The 'secret location,' with an appropriately mysterious cookie-lover outside |
In keeping with the low-key vibe of the location, Levain's menu isn't complicated. Aside from a selection of fresh breads, pizzas, pastries and scones, there are just four varieties of cookies: Chocolate Chip Walnut, Dark Chocolate Chocolate Chip, Oatmeal Raisin, and Dark Chocolate Peanut Butter Chip. The Chocolate Chip Walnut is their signature offering, so that's what I ordered, taking it over to a corner stool to enjoy in peace and reverent silence.
The cookies are the size of a fist, and not even a normal, human fist - think Bigfoot or Godzilla and you won't be far off. I was lucky enough to see a few cookies in the making during my visit, so I can attest that the balls of dough (and yes, they're balls, not scoops or spoons) were almost baseball-sized. Each cookie reportedly weighs six ounces, and it's this bulk that gives the Levain cookie its famous texture - slightly crisp and crunchy on the outside with nugget of sweet, gooey, molten dough at the center. Lovers of cookie dough, this is your cookie!

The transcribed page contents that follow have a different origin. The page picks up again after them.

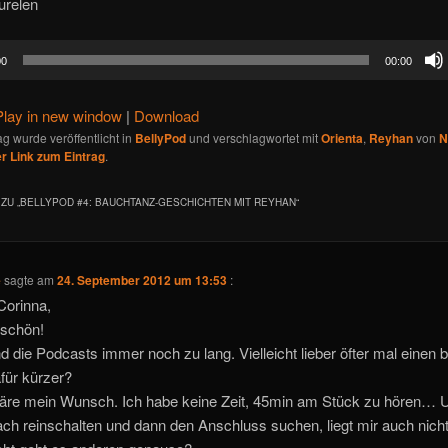
urelen
00
00:00
Play in new window
|
Download
ag wurde veröffentlicht in
BellyPod
und verschlagwortet mit
Orienta
,
Reyhan
von
N
 Link zum Eintrag
.
ZU „
BELLYPOD #4: BAUCHTANZ-GESCHICHTEN MIT REYHAN
“
e
sagte am
24. September 2012 um 13:53
:
Corinna,
schön!
nd die Podcasts immer noch zu lang. Vielleicht lieber öfter mal einen 
für kürzer?
äre mein Wunsch. Ich habe keine Zeit, 45min am Stück zu hören… 
ch reinschalten und dann den Anschluss suchen, liegt mir auch nicht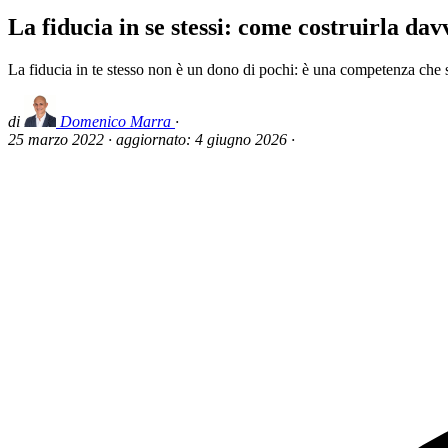
La fiducia in se stessi: come costruirla dav
La fiducia in te stesso non è un dono di pochi: è una competenza che si
di
Domenico Marra
·
25 marzo 2022
·
aggiornato:
4 giugno 2026
·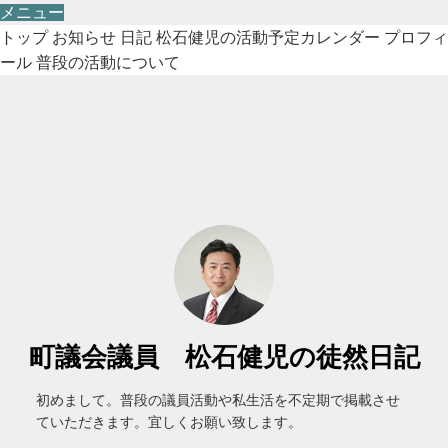
メニュー
トップ
お知らせ
日記
松石健児の活動予定カレンダー
プロフィ
ール
普段の活動について
町議会議員 松石健児の徒然日記
初めまして。普段の議員活動や私生活を不定期で掲載させ
ていただきます。宜しくお願い致します。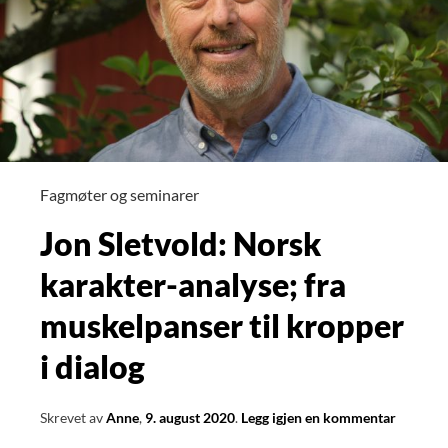
Fagmøter og seminarer
Jon Sletvold: Norsk
karakter-analyse; fra
muskelpanser til kropper
i dialog
Skrevet av
Anne
,
9. august 2020
.
Legg igjen en kommentar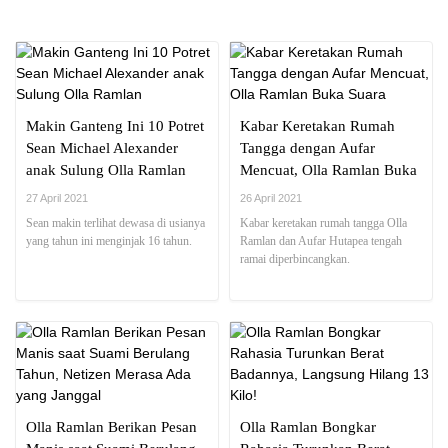
Makin Ganteng Ini 10 Potret
Kabar Keretakan Rumah
Sean Michael Alexander
Tangga dengan Aufar
anak Sulung Olla Ramlan
Mencuat, Olla Ramlan Buka
Suara
27 April 2021
26 April 2021
Sean makin terlihat dewasa di usianya
Kabar keretakan rumah tangga Olla
yang tahun ini menginjak 16 tahun.
Ramlan dan Aufar Hutapea tengah
ramai diperbincangkan.
Olla Ramlan Berikan Pesan
Olla Ramlan Bongkar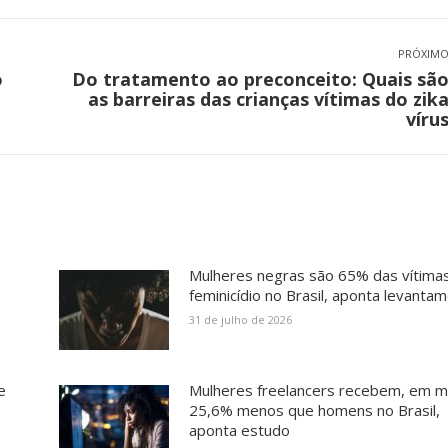
PRÓXIM
o
Do tratamento ao preconceito: Quais sã
Próximo
as barreiras das crianças vítimas do zik
post:
víru
Mulheres negras são 65% das vítima
feminicídio no Brasil, aponta levanta
31 de julho de 2026
e
Mulheres freelancers recebem, em m
25,6% menos que homens no Brasil,
aponta estudo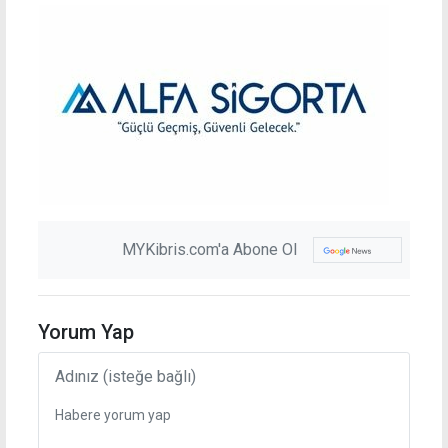
MYKibris.com'a Abone Ol
Yorum Yap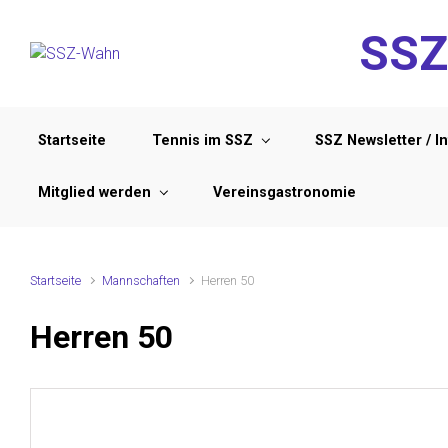
Zum Hauptinhalt springen
SSZ
Startseite
Tennis im SSZ
SSZ Newsletter / I
Mitglied werden
Vereinsgastronomie
Startseite
Mannschaften
Herren 50
Herren 50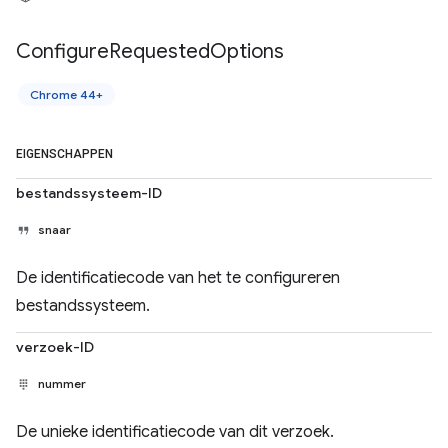
Configure
Requested
Options
Chrome 44+
EIGENSCHAPPEN
bestandssysteem-ID
snaar
De identificatiecode van het te configureren
bestandssysteem.
verzoek-ID
nummer
De unieke identificatiecode van dit verzoek.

At first bite, the crisp outer edge has that slight caramel flavor that makes the chocolate chip cookie such an attractive concept. The inside is pure vanilla, and gooey like a furtive, guilty spoonful of unbaked cookie dough. My cookie was fresh out of the oven, so the whole thing was a hot, heavy weight in my hand - a serious undertaking for even the most serious of cookie lovers.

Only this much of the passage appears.